Assigned task: Nothing but the records, repeated exactly, should form the response.

[Collected data]
---------------
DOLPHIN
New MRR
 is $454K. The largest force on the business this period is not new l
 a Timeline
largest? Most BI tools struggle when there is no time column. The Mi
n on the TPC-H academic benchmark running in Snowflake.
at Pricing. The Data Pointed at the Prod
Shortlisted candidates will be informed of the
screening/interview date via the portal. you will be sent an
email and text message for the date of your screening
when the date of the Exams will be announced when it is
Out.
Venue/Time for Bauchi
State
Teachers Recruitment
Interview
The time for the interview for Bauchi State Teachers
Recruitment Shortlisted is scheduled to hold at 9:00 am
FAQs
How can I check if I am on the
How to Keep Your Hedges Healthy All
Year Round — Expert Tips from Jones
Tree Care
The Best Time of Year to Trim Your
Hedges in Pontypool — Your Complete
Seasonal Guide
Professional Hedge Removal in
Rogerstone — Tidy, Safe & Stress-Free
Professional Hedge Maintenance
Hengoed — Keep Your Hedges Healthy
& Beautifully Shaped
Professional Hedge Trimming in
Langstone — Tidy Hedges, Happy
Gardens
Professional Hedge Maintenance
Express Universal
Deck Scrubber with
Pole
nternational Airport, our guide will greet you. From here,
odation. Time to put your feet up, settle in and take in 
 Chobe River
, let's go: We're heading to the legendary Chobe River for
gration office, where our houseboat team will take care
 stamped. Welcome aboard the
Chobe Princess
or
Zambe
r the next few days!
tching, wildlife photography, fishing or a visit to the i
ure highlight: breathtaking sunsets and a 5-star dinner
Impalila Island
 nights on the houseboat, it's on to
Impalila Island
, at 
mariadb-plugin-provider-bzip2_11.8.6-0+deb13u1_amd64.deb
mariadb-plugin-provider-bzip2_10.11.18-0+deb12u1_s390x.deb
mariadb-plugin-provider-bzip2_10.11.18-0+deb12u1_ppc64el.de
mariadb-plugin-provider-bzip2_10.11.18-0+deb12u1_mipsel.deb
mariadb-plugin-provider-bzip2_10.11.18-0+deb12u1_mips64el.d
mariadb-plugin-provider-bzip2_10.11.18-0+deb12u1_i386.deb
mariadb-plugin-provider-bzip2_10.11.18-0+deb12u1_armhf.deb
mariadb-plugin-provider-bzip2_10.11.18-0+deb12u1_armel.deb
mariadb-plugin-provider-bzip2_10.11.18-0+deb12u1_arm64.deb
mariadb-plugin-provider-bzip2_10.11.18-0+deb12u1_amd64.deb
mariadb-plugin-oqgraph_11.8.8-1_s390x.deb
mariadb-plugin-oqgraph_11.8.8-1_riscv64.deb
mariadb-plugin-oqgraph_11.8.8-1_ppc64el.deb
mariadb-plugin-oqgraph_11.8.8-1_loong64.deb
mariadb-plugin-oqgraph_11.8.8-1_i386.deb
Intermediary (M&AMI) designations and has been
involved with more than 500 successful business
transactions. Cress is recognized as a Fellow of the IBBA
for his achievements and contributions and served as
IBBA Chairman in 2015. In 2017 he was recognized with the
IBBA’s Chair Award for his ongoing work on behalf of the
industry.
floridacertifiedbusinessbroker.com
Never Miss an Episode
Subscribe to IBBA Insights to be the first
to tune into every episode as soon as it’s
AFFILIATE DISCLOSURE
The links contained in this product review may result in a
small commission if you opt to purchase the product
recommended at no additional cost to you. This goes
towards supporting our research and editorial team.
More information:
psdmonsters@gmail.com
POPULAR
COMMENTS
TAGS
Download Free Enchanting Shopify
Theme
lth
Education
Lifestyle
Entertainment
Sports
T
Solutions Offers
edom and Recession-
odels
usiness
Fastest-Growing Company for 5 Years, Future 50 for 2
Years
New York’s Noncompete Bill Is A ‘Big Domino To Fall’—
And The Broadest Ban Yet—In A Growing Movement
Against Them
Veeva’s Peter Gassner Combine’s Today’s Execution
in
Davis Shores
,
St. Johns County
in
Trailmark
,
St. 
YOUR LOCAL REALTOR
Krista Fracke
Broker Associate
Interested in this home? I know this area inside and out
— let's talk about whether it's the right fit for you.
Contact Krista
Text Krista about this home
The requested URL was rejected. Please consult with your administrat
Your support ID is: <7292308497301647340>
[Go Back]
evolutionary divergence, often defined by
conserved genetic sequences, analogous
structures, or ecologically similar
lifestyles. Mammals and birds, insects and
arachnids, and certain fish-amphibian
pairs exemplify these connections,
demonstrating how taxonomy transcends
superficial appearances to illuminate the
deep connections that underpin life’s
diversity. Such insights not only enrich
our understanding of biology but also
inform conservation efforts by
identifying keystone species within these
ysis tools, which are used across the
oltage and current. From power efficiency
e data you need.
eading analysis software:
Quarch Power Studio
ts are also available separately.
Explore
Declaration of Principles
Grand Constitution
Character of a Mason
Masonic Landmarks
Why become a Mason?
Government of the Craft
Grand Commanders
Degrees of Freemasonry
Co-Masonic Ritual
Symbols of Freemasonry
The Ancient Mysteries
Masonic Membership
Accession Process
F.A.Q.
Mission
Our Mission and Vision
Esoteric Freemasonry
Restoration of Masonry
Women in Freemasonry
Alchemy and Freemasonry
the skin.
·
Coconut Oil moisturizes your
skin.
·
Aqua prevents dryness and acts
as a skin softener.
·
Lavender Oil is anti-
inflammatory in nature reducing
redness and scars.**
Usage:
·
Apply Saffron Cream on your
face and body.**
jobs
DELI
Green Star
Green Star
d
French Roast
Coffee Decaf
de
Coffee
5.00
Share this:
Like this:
---------------
Output:
DOLPHIN
New MRR
 is $454K. The largest force on the business this period is not new l
 a Timeline
largest? Most BI tools struggle when there is no time column. The Mi
n on the TPC-H academic benchmark running in Snowflake.
at Pricing. The Data Pointed at the Prod
Shortlisted candidates will be informed of the
screening/interview date via the portal. you will be sent an
email and text message for the date of your screening
when the date of the Exams will be announced when it is
Out.
Venue/Time for Bauchi
State
Teachers Recruitment
Interview
The time for the interview for Bauchi State Teachers
Recruitment Shortlisted is scheduled to hold at 9:00 am
FAQs
How can I check if I am on the
How to Keep Your Hedges Healthy All
Year Round — Expert Tips from Jones
Tree Care
The Best Time of Year to Trim Your
Hedges in Pontypool — Your Complete
Seasonal Guide
Professional Hedge Removal in
Rogerstone — Tidy, Safe & Stress-Free
Professional Hedge Maintenance
Hengoed — Keep Your Hedges Healthy
& Beautifully Shaped
Professional Hedge Trimming in
Langstone — Tidy Hedges, Happy
Gardens
Professional Hedge Maintenance
Express Universal
Deck Scrubber with
Pole
nternational Airport, our guide will greet you. From here,
odation. Time to put your feet up, settle in and take in 
 Chobe River
, let's go: We're heading to the legendary Chobe River for
gration office, where our houseboat team will take care
 stamped. Welcome aboard the
Chobe Princess
or
Zambe
r the next few days!
tching, wildlife photography, fishing or a visit to the i
ure highlight: breathtaking sunsets and a 5-star dinner
Impalila Island
 nights on the houseboat, it's on to
Impalila Island
, at 
mariadb-plugin-provider-bzip2_11.8.6-0+deb13u1_amd64.deb
mariadb-plugin-provider-bzip2_10.11.18-0+deb12u1_s390x.deb
mariadb-plugin-provider-bzip2_10.11.18-0+deb12u1_ppc64el.de
mariadb-plugin-provider-bzip2_10.11.18-0+deb12u1_mipsel.deb
mariadb-plugin-provider-bzip2_10.11.18-0+deb12u1_mips64el.d
mariadb-plugin-provider-bzip2_10.11.18-0+deb12u1_i386.deb
mariadb-plugin-provider-bzip2_10.11.18-0+deb12u1_armhf.deb
mariadb-plugin-provider-bzip2_10.11.18-0+deb12u1_armel.deb
mariadb-plugin-provider-bzip2_10.11.18-0+deb12u1_arm64.deb
mariadb-plugin-provider-bzip2_10.11.18-0+deb12u1_amd64.deb
mariadb-plugin-oqgraph_11.8.8-1_s390x.deb
mariadb-plugin-oqgraph_11.8.8-1_riscv64.deb
mariadb-plugin-oqgraph_11.8.8-1_ppc64el.deb
mariadb-plugin-oqgraph_11.8.8-1_loong64.deb
mariadb-plugin-oqgraph_11.8.8-1_i386.deb
Intermediary (M&AMI) designations and has been
involved with more than 500 successful business
transactions. Cress is recognized as a Fellow of the IBBA
for his achievements and contributions and served as
IBBA Chairman in 2015. In 2017 he was recognized with the
IBBA’s Chair Award for his ongoing work on behalf of the
industry.
floridacertifiedbusinessbroker.com
Never Miss an Episode
Subscribe to IBBA Insights to be the first
to tune into every episode as soon as it’s
AFFILIATE DISCLOSURE
The links contained in this product review may result in a
small commission if you opt to purchase the product
recommended at no additional cost to you. This goes
towards supporting our research and editorial team.
More information:
psdmonsters@gmail.com
POPULAR
COMMENTS
TAGS
Download Free Enchanting Shopify
Theme
lth
Education
Lifestyle
Entertainment
Sports
T
Solutions Offers
edom and Recession-
odels
usiness
Fastest-Growing Company for 5 Years, Future 50 for 2
Years
New York’s Noncompete Bill Is A ‘Big Domino To Fall’—
And The Broadest Ban Yet—In A Growing Movement
Against Them
Veeva’s Peter Gassner Combine’s Today’s Execution
in
Davis Shores
,
St. Johns County
in
Trailmark
,
St. 
YOUR LOCAL REALTOR
Krista Fracke
Broker Associate
Interested in this home? I know this area inside and out
— let's talk about whether it's the right fit for you.
Contact Krista
Text Krista about this home
The requested URL was rejected. Please consult with your administrat
Your support ID is: <7292308497301647340>
[Go Back]
evolutionary divergence, often defined by
conserved genetic sequences, analogous
structures, or ecologically similar
lifestyles. Mammals and birds, insects and
arachnids, and certain fish-amphibian
pairs exemplify these connections,
demonstrating how taxonomy transcends
superficial appearances to illuminate the
deep connections that underpin life’s
diversity. Such insights not only enrich
our understanding of biology but also
inform conservation efforts by
identifying keystone species within these
ysis tools, which are used across the
oltage and current. From power efficiency
e data you need.
eading analysis software:
Quarch Power Studio
ts are also available separately.
Explore
Declaration of Principles
Grand Constitution
Character of a Mason
Masonic Landmarks
Why become a Mason?
Government of the Craft
Grand Commanders
Degrees of Freemasonry
Co-Masonic Ritual
Symbols of Freemasonry
The Ancient Mysteries
Masonic Membership
Accession Process
F.A.Q.
Mission
Our Mission and Vision
Esoteric Freemasonry
Restoration of Masonry
Women in Freemasonry
Alchemy and Freemasonry
the skin.
·
Coconut Oil moisturizes your
skin.
·
Aqua prevents dryness and acts
as a skin softener.
·
Lavender Oil is anti-
inflammatory in nature reducing
redness and scars.**
Usage:
·
Apply Saffron Cream on your
face and body.**
jobs
DELI
Green Star
Green Star
d
French Roast
Coffee Decaf
de
Coffee
5.00
Share this:
Like this:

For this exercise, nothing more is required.